I had one quick follow-up question that I decided would be best to include in this thread since I've already shared a bit about the structure of my data above. I actually have this data for both a healthy and diseased state where I have the analogous starting/ending clusters defining my lineages. I'm interested in comparisons between these two datasets. If I apply the same dimensionality reduction to both datasets and then perform the pseudotime reconstruction on each dataset independently, can I compare pseudotime values for each lineage across the datasets? I guess alternatives would be to perform the pseudotime reconstruction on the datasets combined or perform it on the healthy dataset and then project the diseased data onto it, however I think I would prefer to do the reconstruction independently to better capture any differences. Thanks again so much for all of your help!

[kstreet13]

This is a great question and one we've thought about quite a bit. To start, here are the materials for the last workshop we did exploring these questions, including one example (TGF-beta) where we did the trajectory inference on both conditions at once and another (KRAS) where we did it separately for each condition.

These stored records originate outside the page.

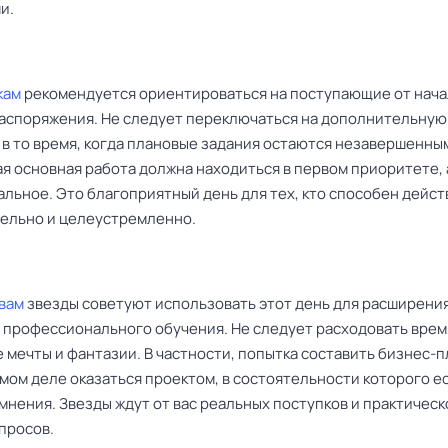
и.
кам
рекомендуется ориентироваться на поступающие от нача
распоряжения. Не следует переключаться на дополнительную
 в то время, когда плановые задания остаются незавершенны
я основная работа должна находиться в первом приоритете, 
альное. Это благоприятный день для тех, кто способен дейст
ельно и целеустремленно.
вам
звезды советуют использовать этот день для расширени
и профессионального обучения. Не следует расходовать врем
 мечты и фантазии. В частности, попытка составить бизнес-п
мом деле оказаться проектом, в состоятельности которого е
мнения. Звезды ждут от вас реальных поступков и практическ
просов.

To answer your first question: no, you can't really compare pseudotime values that come from different dimensionality reductions. The units are only meaningful in that context, so they can't be directly compared. You could try finding some sort of mapping, such as scaling the pseudotimes so that they start at 0 and end at 1, and then comparing on that scale, but that is a strong assumption and it could end up masking differences between lineages from the same condition.

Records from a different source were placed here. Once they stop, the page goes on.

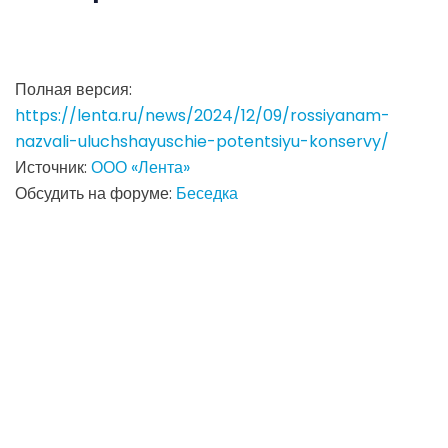
Полная версия:
https://lenta.ru/news/2024/12/09/rossiyanam-
nazvali-uluchshayuschie-potentsiyu-konservy/
Источник:
ООО «Лента»
Обсудить на форуме:
Беседка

In general, I think it is best to run Slingshot on both conditions at once, in a shared dimensionality reduction. This way, both conditions are on the same trajectory/in the same space, so pseudotime values are directly comparable. It also allows you to build a "complete" trajectory, even if one condition is missing some element(s). For example, if your healthy state has 2 diverging lineages, but your diseased state only has 1, it would be hard to justify a manual mapping between these two trajectory structures. But a single trajectory structure with both lineages would show pretty clearly that one is made up exclusively of cells from the healthy condition.

[apekshasingh]

Thanks so much for your quick reply! Just to clarify, if the same dimensionality reduction is applied to the datasets and then the pseudotime is inferred independently, the values are still not comparable? Thanks again so much!

[kstreet13]

That is correct. For example, applying PCA to two different datasets will yield two different versions of PC-1 that are not directly comparable.

[apekshasingh]

Thanks for your reply! Sorry I wasn't clear, what I was trying to ask is if the same transformation is applied to both datasets (so for example PCA on the combined dataset or applying the PCA loadings from one dataset to project the other) and then the pseudotime construction is done independently, are the pseudotime values still not comparable?

[kstreet13]

Ah, I see. In that case, the units would probably be comparable, but you would still need some sort of mapping between the different pseudotime variables in order to do any statistical comparisons. Otherwise, minor differences in the trajectory can appear like distributional differences between conditions. As long as the pseudotimes are on different axes, it's very difficult to compare them.

[apekshasingh]

Thanks for your responses, really appreciate it!